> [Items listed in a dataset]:
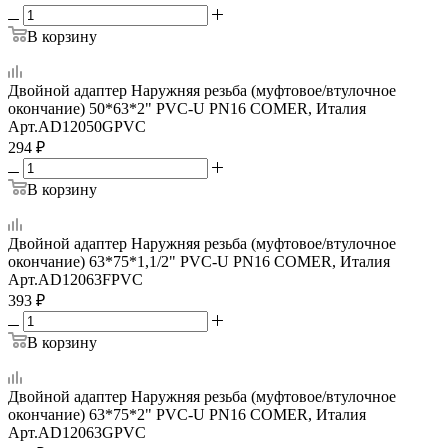
В корзину
Двойной адаптер Наружняя резьба (муфтовое/втулочное
окончание) 50*63*2" PVC-U PN16 COMER, Италия
Арт.
AD12050GPVC
294
₽
В корзину
Двойной адаптер Наружняя резьба (муфтовое/втулочное
окончание) 63*75*1,1/2" PVC-U PN16 COMER, Италия
Арт.
AD12063FPVC
393
₽
В корзину
Двойной адаптер Наружняя резьба (муфтовое/втулочное
окончание) 63*75*2" PVC-U PN16 COMER, Италия
Арт.
AD12063GPVC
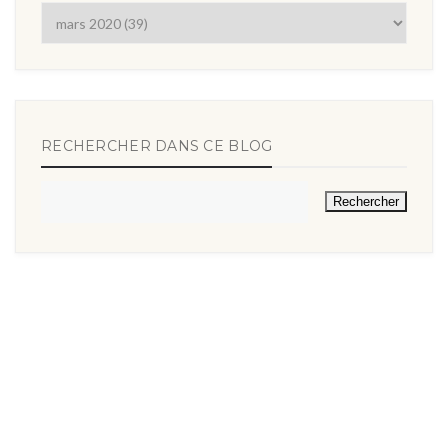
RECHERCHER DANS CE BLOG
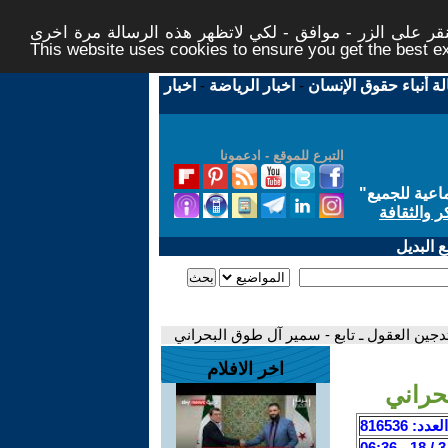
ر على الزر - موافق - لكي لاتظهر هذه الرسالة مرة اخرى -
This website uses cookies to ensure you get the best 
لة أنباء حقوق الإنسان
-
اخبار الرياضة
-
اخبار
التبرع للموقع - ادعمونا
اعية للجميع
"
ر والثقافة
 البديل
تدجين العقول ـ تابع - سمير آل طوق البحراني
اخر الافلام
بحراني
العدد: 816536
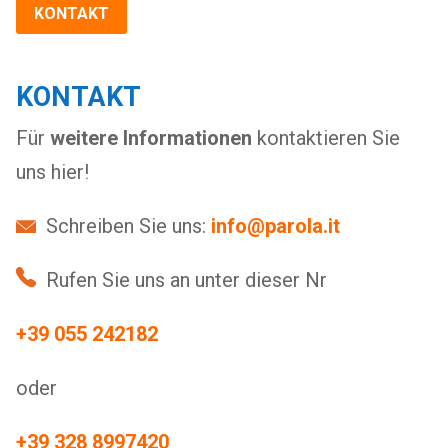
KONTAKT
KONTAKT
Für
weitere Informationen
kontaktieren Sie
uns hier!
Schreiben Sie uns:
info@parola.it
Rufen Sie uns an unter dieser Nr
+39 055 242182
oder
+39 328 8997420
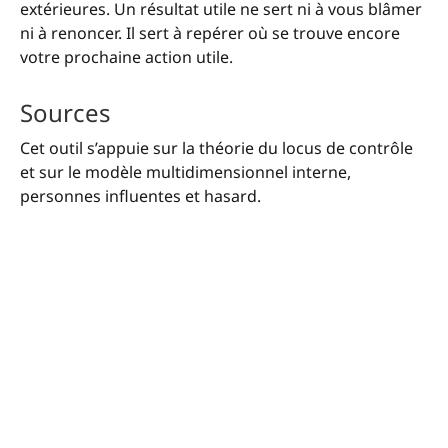
extérieures. Un résultat utile ne sert ni à vous blâmer
ni à renoncer. Il sert à repérer où se trouve encore
votre prochaine action utile.
Sources
Cet outil s’appuie sur la théorie du locus de contrôle
et sur le modèle multidimensionnel interne,
personnes influentes et hasard.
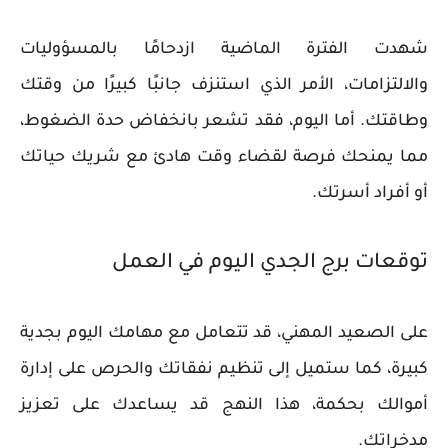
شهدت الفترة الماضية ازدحامًا بالمسؤوليات
والالتزامات، الأمر الذي استنزف جانبًا كبيرًا من وقتك
وطاقتك. أما اليوم، فقد تشعر بانخفاض حدة الضغوط،
مما يمنحك فرصة لقضاء وقت هادئ مع شريك حياتك
أو أفراد أسرتك.
توقعات برج الجدي اليوم في العمل
على الصعيد المهني، قد تتعامل مع مهامك اليوم بجدية
كبيرة، كما ستميل إلى تنظيم نفقاتك والحرص على إدارة
أموالك بحكمة، هذا النهج قد يساعدك على تعزيز
مدخراتك.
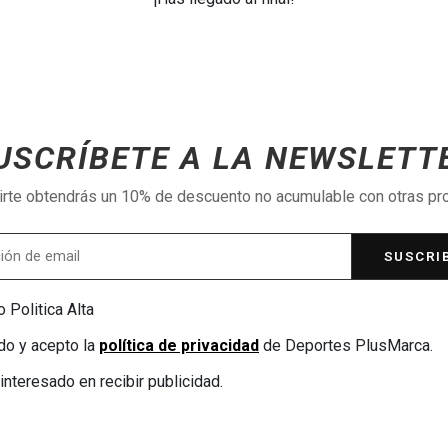
USCRÍBETE A LA NEWSLETT
birte obtendrás un 10% de descuento no acumulable con otras p
SUSCRI
 Politica Alta
do y acepto la
política de privacidad
de Deportes PlusMarca.
interesado en recibir publicidad.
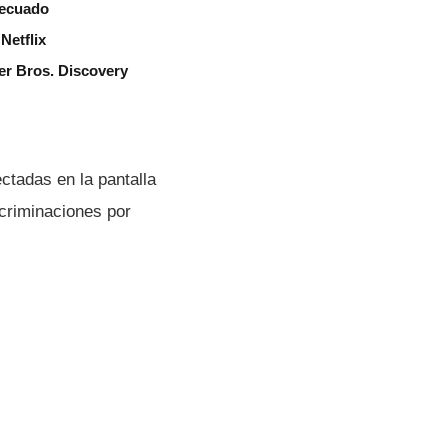
decuado
Netflix
er Bros. Discovery
ctadas en la pantalla
scriminaciones por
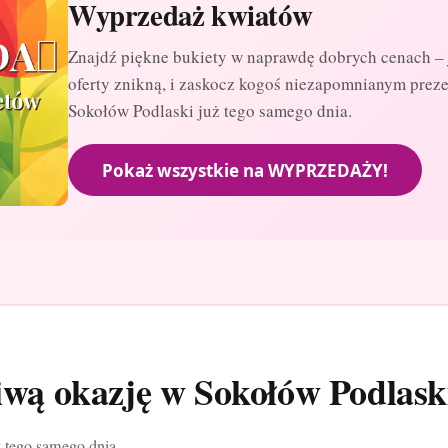
Wyprzedaż kwiatów
Znajdź piękne bukiety w naprawdę dobrych cenach – 
oferty znikną, i zaskocz kogoś niezapomnianym prez
Sokołów Podlaski już tego samego dnia.
Pokaż wszystkie na WYPRZEDAŻY!
ciwą okazję w Sokołów Podlask
 tego samego dnia.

> [Exercise prompt]: From the first line to the last, output the records exactly without pictures.

> [Exercise solution]:
В корзину
Двойной адаптер Наружняя резьба (муфтовое/втулочное
окончание) 50*63*2" PVC-U PN16 COMER, Италия
Арт.
AD12050GPVC
294
₽
В корзину
Двойной адаптер Наружняя резьба (муфтовое/втулочное
окончание) 63*75*1,1/2" PVC-U PN16 COMER, Италия
Арт.
AD12063FPVC
393
₽
В корзину
Двойной адаптер Наружняя резьба (муфтовое/втулочное
окончание) 63*75*2" PVC-U PN16 COMER, Италия
Арт.
AD12063GPVC
RECHERCHER DANS CE BLOG
ر على الزر - موافق - لكي لاتظهر هذه الرسالة مرة اخرى -
This website uses cookies to ensure you get the best 
لة أنباء حقوق الإنسان
-
اخبار الرياضة
-
اخبار
التبرع للموقع - ادعمونا
اعية للجميع
"
ر والثقافة
 البديل
تدجين العقول ـ تابع - سمير آل طوق البحراني
اخر الافلام
بحراني
العدد: 816536
KONTAKT
KONTAKT
Für
weitere Informationen
kontaktieren Sie
uns hier!
Schreiben Sie uns:
info@parola.it
Rufen Sie uns an unter dieser Nr
+39 055 242182
oder
+39 328 8997420
extérieures. Un résultat utile ne sert ni à vous blâmer
ni à renoncer. Il sert à repérer où se trouve encore
votre prochaine action utile.
Sources
Cet outil s’appuie sur la théorie du locus de contrôle
et sur le modèle multidimensionnel interne,
personnes influentes et hasard.
شهدت الفترة الماضية ازدحامًا بالمسؤوليات
والالتزامات، الأمر الذي استنزف جانبًا كبيرًا من وقتك
وطاقتك. أما اليوم، فقد تشعر بانخفاض حدة الضغوط،
مما يمنحك فرصة لقضاء وقت هادئ مع شريك حياتك
أو أفراد أسرتك.
توقعات برج الجدي اليوم في العمل
على الصعيد المهني، قد تتعامل مع مهامك اليوم بجدية
كبيرة، كما ستميل إلى تنظيم نفقاتك والحرص على إدارة
أموالك بحكمة، هذا النهج قد يساعدك على تعزيز
مدخراتك.
USCRÍBETE A LA NEWSLETT
birte obtendrás un 10% de descuento no acumulable con otras p
SUSCRI
 Politica Alta
do y acepto la
política de privacidad
de Deportes PlusMarca.
interesado en recibir publicidad.
decuado
Netflix
er Bros. Discovery
ctadas en la pantalla
scriminaciones por
Wyprzedaż kwiatów
Znajdź piękne bukiety w naprawdę dobrych cenach – 
oferty znikną, i zaskocz kogoś niezapomnianym prez
Sokołów Podlaski już tego samego dnia.
Pokaż wszystkie na WYPRZEDAŻY!
ciwą okazję w Sokołów Podlask
 tego samego dnia.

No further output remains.